WHAT IS REQUIRED:
Copy the lines from the start of the records below through the line containing "住職のプロフィール (135, 833)", both included, and leave out the pictures.

::: GIVEN DATA

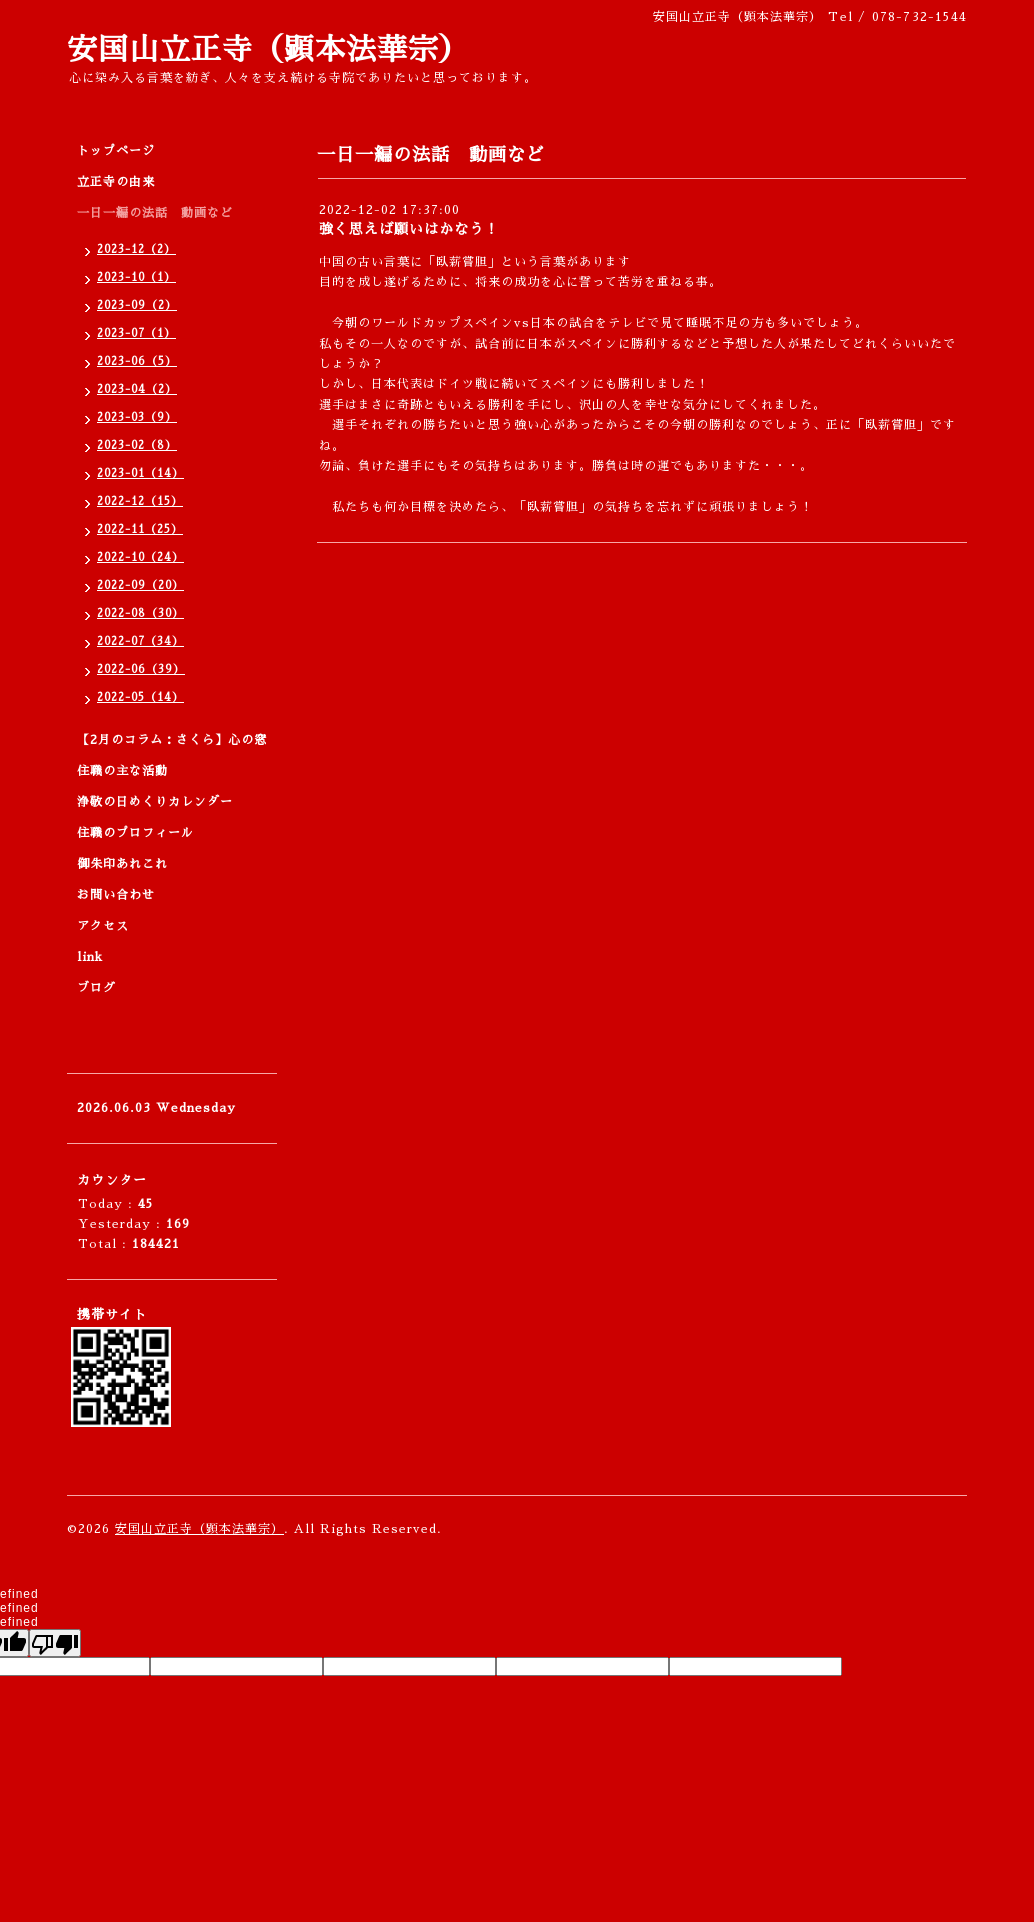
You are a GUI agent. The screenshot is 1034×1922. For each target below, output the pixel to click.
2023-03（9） (137, 417)
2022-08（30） (140, 613)
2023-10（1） (136, 277)
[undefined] (55, 1643)
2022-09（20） (140, 585)
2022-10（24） (140, 557)
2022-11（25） (140, 529)
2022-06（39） (141, 669)
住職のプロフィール (135, 833)
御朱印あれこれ (122, 864)
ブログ (96, 988)
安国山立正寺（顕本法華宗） (268, 50)
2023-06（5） (137, 361)
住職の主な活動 (122, 771)
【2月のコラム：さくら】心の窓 (172, 740)
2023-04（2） (137, 389)
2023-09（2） (137, 305)
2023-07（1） (136, 333)
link (90, 957)
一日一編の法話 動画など (155, 213)
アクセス (103, 926)
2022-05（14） (140, 697)
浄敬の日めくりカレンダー (155, 802)
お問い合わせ (116, 895)
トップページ (116, 151)
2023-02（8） (137, 445)
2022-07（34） (140, 641)
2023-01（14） (140, 473)
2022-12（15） (140, 501)
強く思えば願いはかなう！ (409, 229)
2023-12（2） (136, 249)
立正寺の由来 (116, 182)
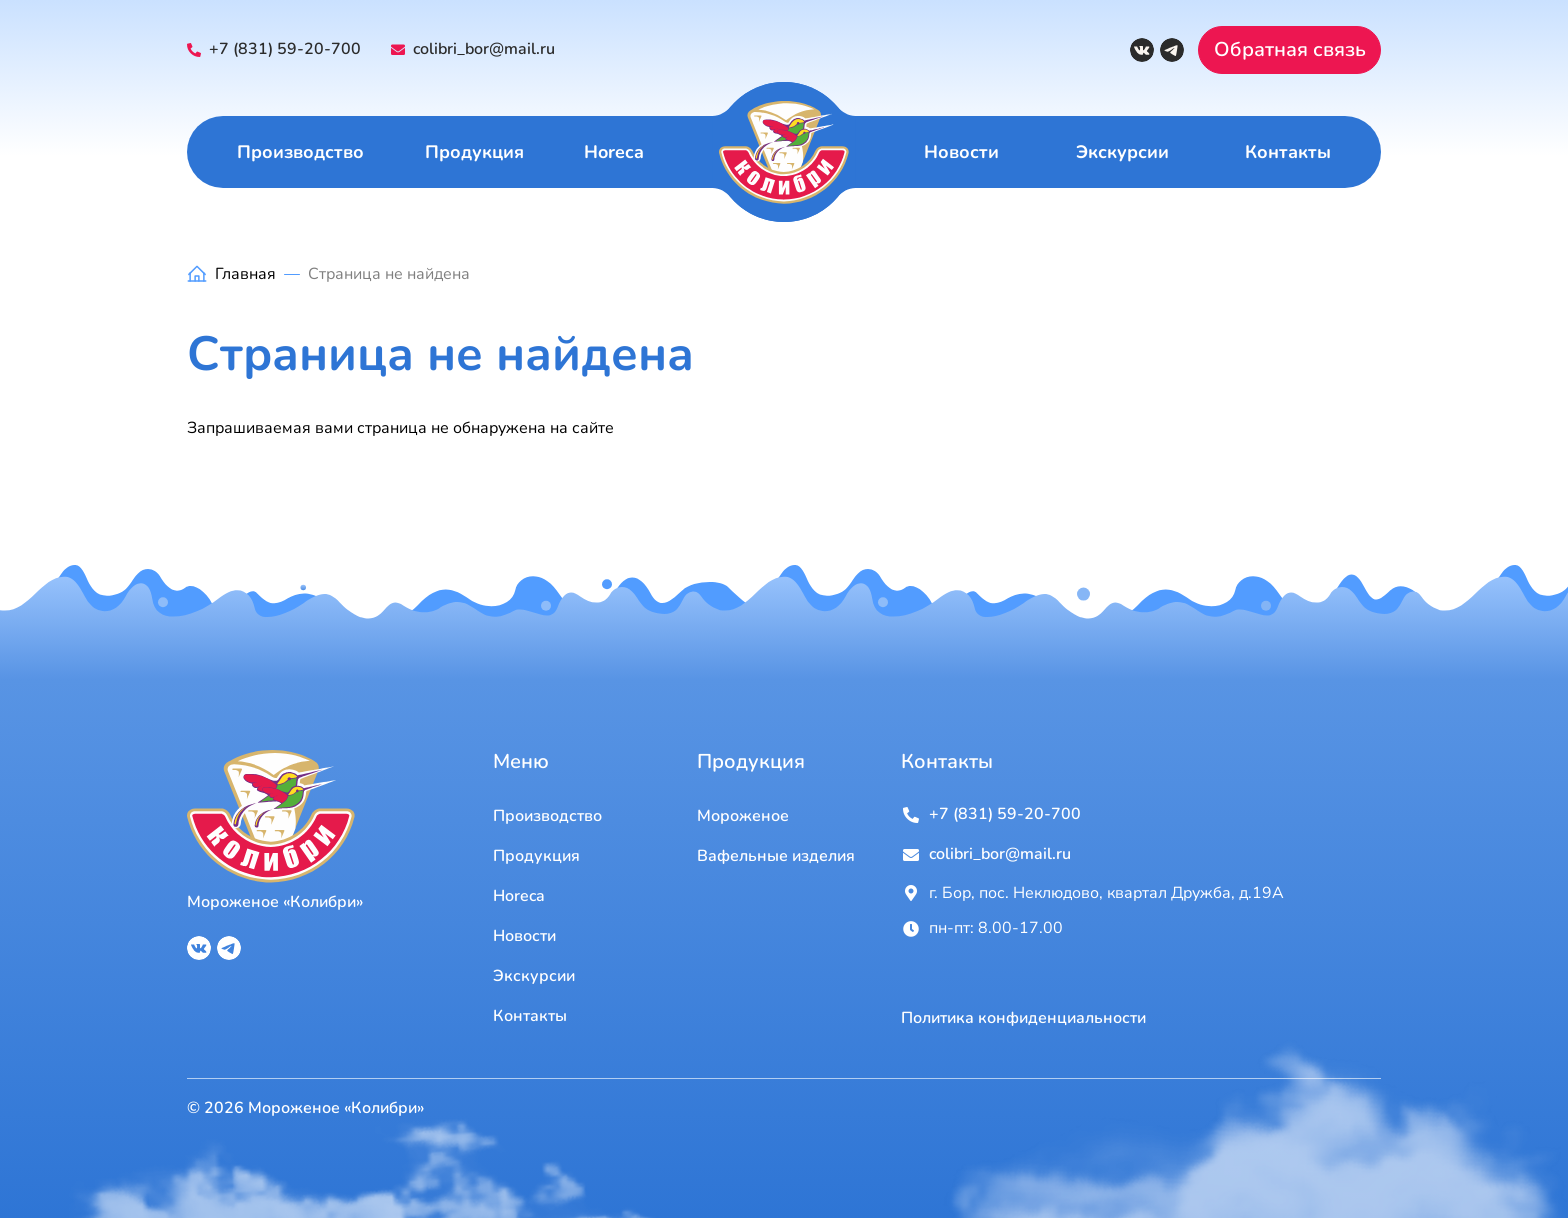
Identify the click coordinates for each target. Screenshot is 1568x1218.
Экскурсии (1122, 152)
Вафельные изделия (776, 856)
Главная (245, 274)
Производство (300, 152)
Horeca (614, 152)
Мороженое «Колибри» (275, 902)
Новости (961, 152)
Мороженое (743, 816)
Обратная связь (1290, 49)
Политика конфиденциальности (1023, 1018)
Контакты (1288, 152)
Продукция (474, 152)
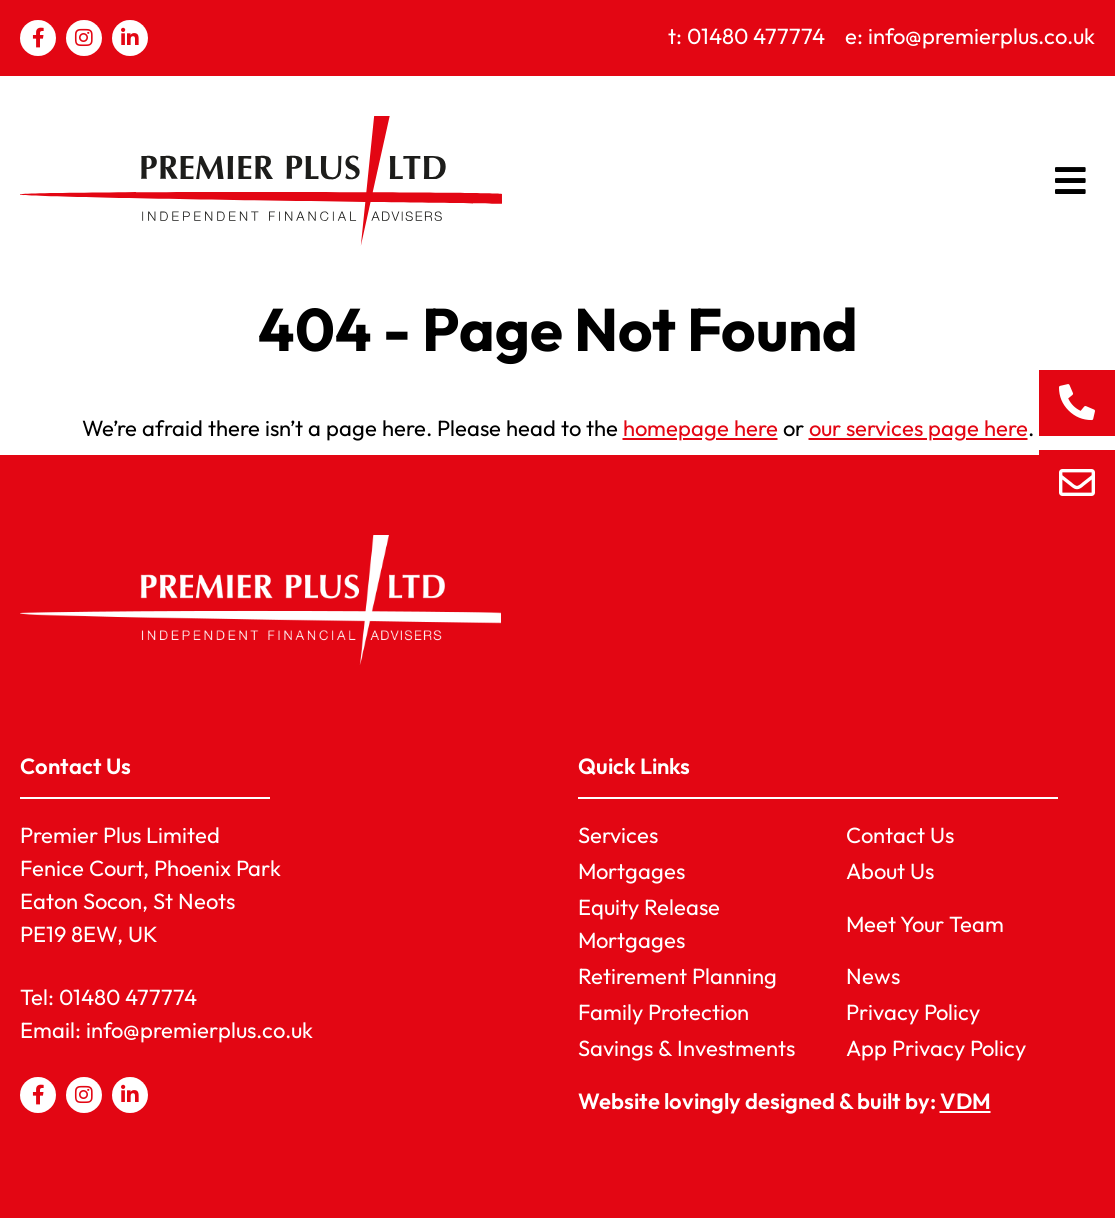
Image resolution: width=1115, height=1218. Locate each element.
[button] (1071, 181)
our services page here (918, 428)
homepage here (700, 428)
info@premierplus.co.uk (199, 1030)
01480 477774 (128, 997)
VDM (965, 1101)
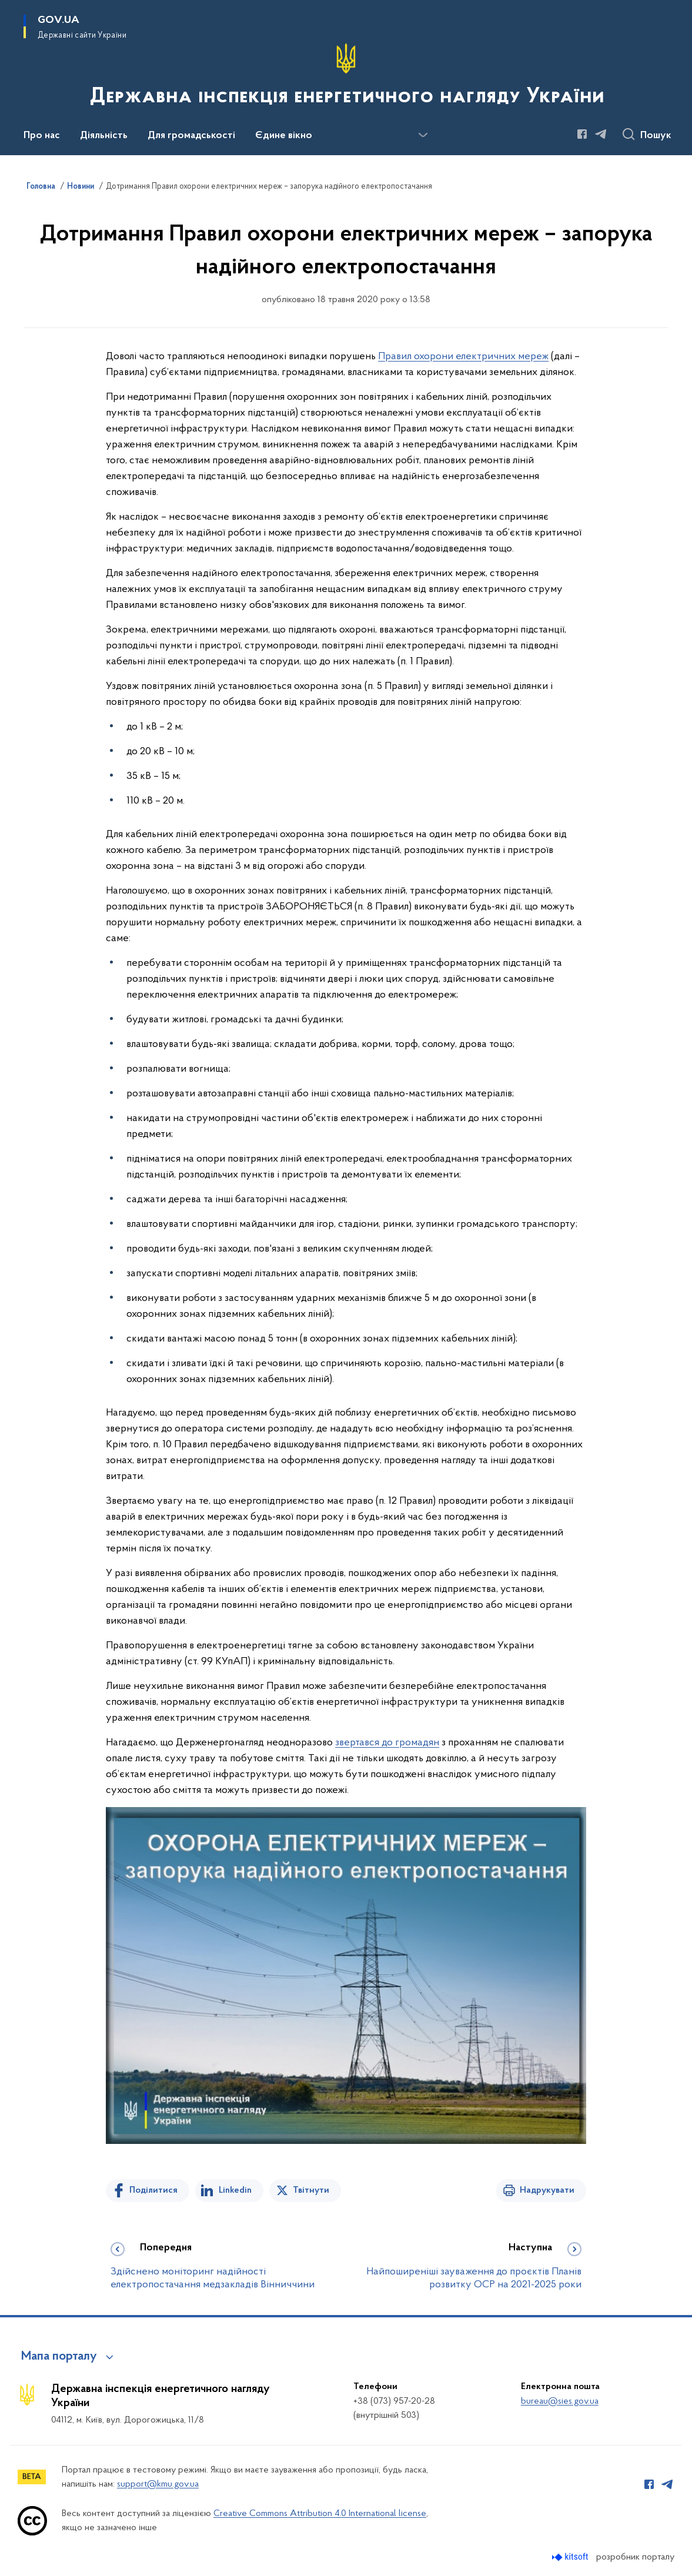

::::::

YOUR RESPONSE:
You are a GUI agent. The screenshot is 1034×1922. For each target below, output the pixel to click.
2023-03（9） (137, 417)
2022-08（30） (140, 613)
2023-10（1） (136, 277)
[undefined] (55, 1643)
2022-09（20） (140, 585)
2022-10（24） (140, 557)
2022-11（25） (140, 529)
2022-06（39） (141, 669)
住職のプロフィール (135, 833)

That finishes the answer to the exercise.